In Legislative Theatre, community actors create a play based on their lived experiences of oppressive policies and practices. An audience of stakeholders and policymakers is then invited to watch the play, during which they can intervene to confront the problems presented, testing their ideas in real time. Actors and audience members then propose new laws, rules and policies to address the problems. These proposals are discussed, amended and voted on by the audience members and actors, and finally, policymakers are requested to commit to implementing the changes. This is participatory democracy in action. 

How do you do it?

Throughout the training, we played games that challenged us to recognise and subvert social norms, reminding ourselves that things do not have to be as they are, that in fact ‘up’ can be ‘down’ and ‘stop’ can mean ‘go’. The games prepared us to be playful and creative and to begin to imagine possibilities beyond the constraints of detrimental rules. 

During the training, we divided into three groups: (1) play-making; (2) research and policy; and (3) facilitation. The play-making group worked on creating a short forum play that exposes an unfair rule, policy or practice. 

The research and policy group identified key stakeholders and power holders in the policy area that the play addresses. They determined who should be in the audience and who would have the power to implement the necessary policy changes. The work of this group is what distinguishes Legislative Theatre from Forum, and it will be familiar to campaigners and community organisers. 
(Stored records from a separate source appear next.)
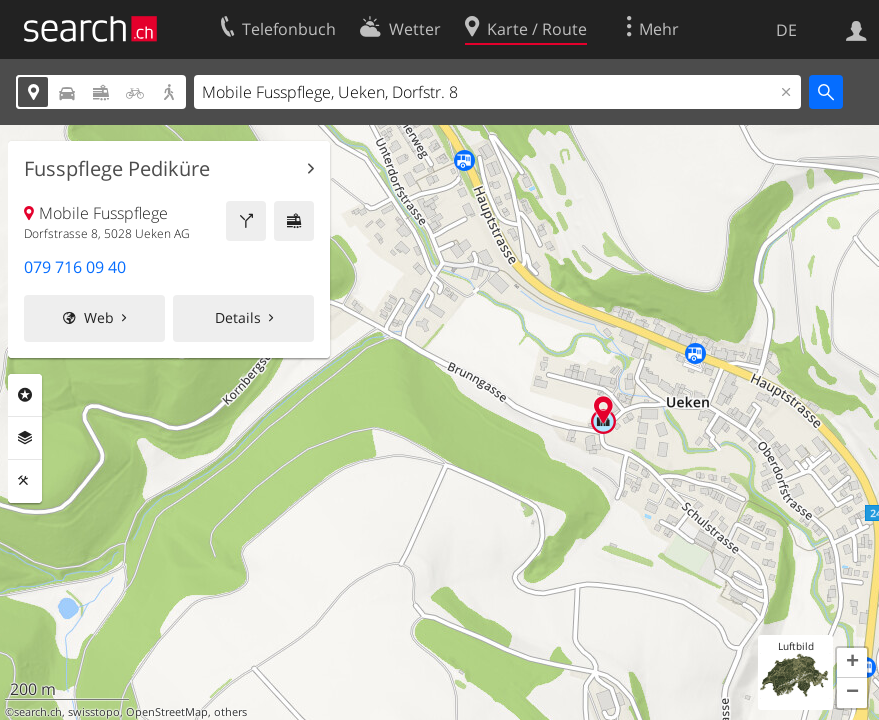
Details (238, 317)
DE (786, 30)
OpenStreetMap (167, 712)
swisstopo (94, 712)
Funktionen (25, 481)
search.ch (38, 712)
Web (99, 317)
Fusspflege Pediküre (117, 169)
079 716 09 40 (75, 267)
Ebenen (25, 438)
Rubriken (25, 395)
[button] (852, 663)
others (230, 712)
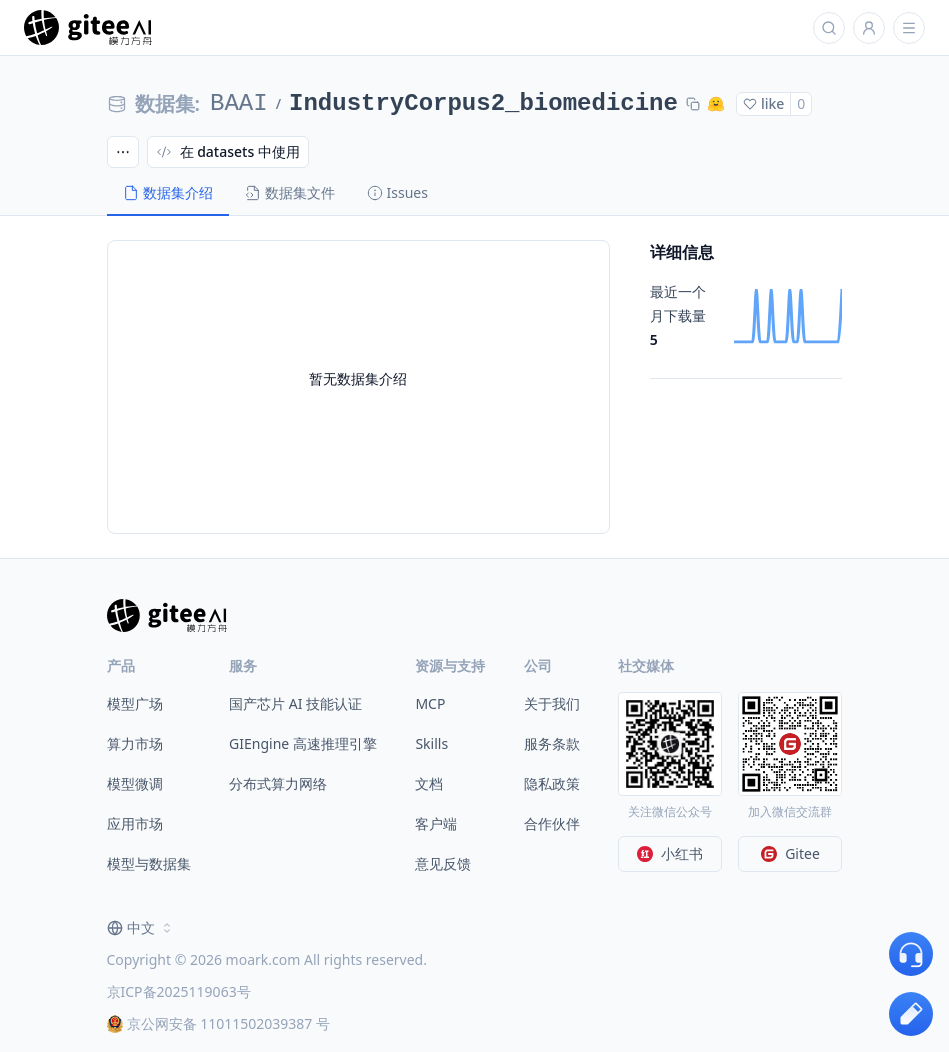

Finally, the facilitation group kept an overview of the whole process and moved the discussion forward, in order to help everyone arrive at worthwhile and workable policy changes. Their role was to pin policy makers down and ensure they committed to taking action on the policy proposals.

So, does it work?

Yes! Katy peppered the training with examples of effective Legislative Theatre processes from New York to Manchester and Glasgow. In New York, Legislative Theatre was used to engage city and federal government representatives on issues including housing, justice, and LGBTQ rights.

In Greater Manchester, participants with experience of homelessness used Legislative Theatre to help develop a five-year Homeless Prevention Strategy. And in Glasgow, young people from Glasgow Disability Alliance and Young Movers fed into the City Council’s climate, transport and city development strategies through a Legislative Theatre process.

What next?

At English for Action, we are excited to start experimenting with Legislative Theatre as we embark on our latest transnational research and training project, Community Organising For All (COFA).

As part of this Erasmus-funded project, we will be exploring the relationship between Legislative Theatre and Community Organising — specifically, how Legislative Theatre could serve as a new entry point to organising and policy making for ESOL students.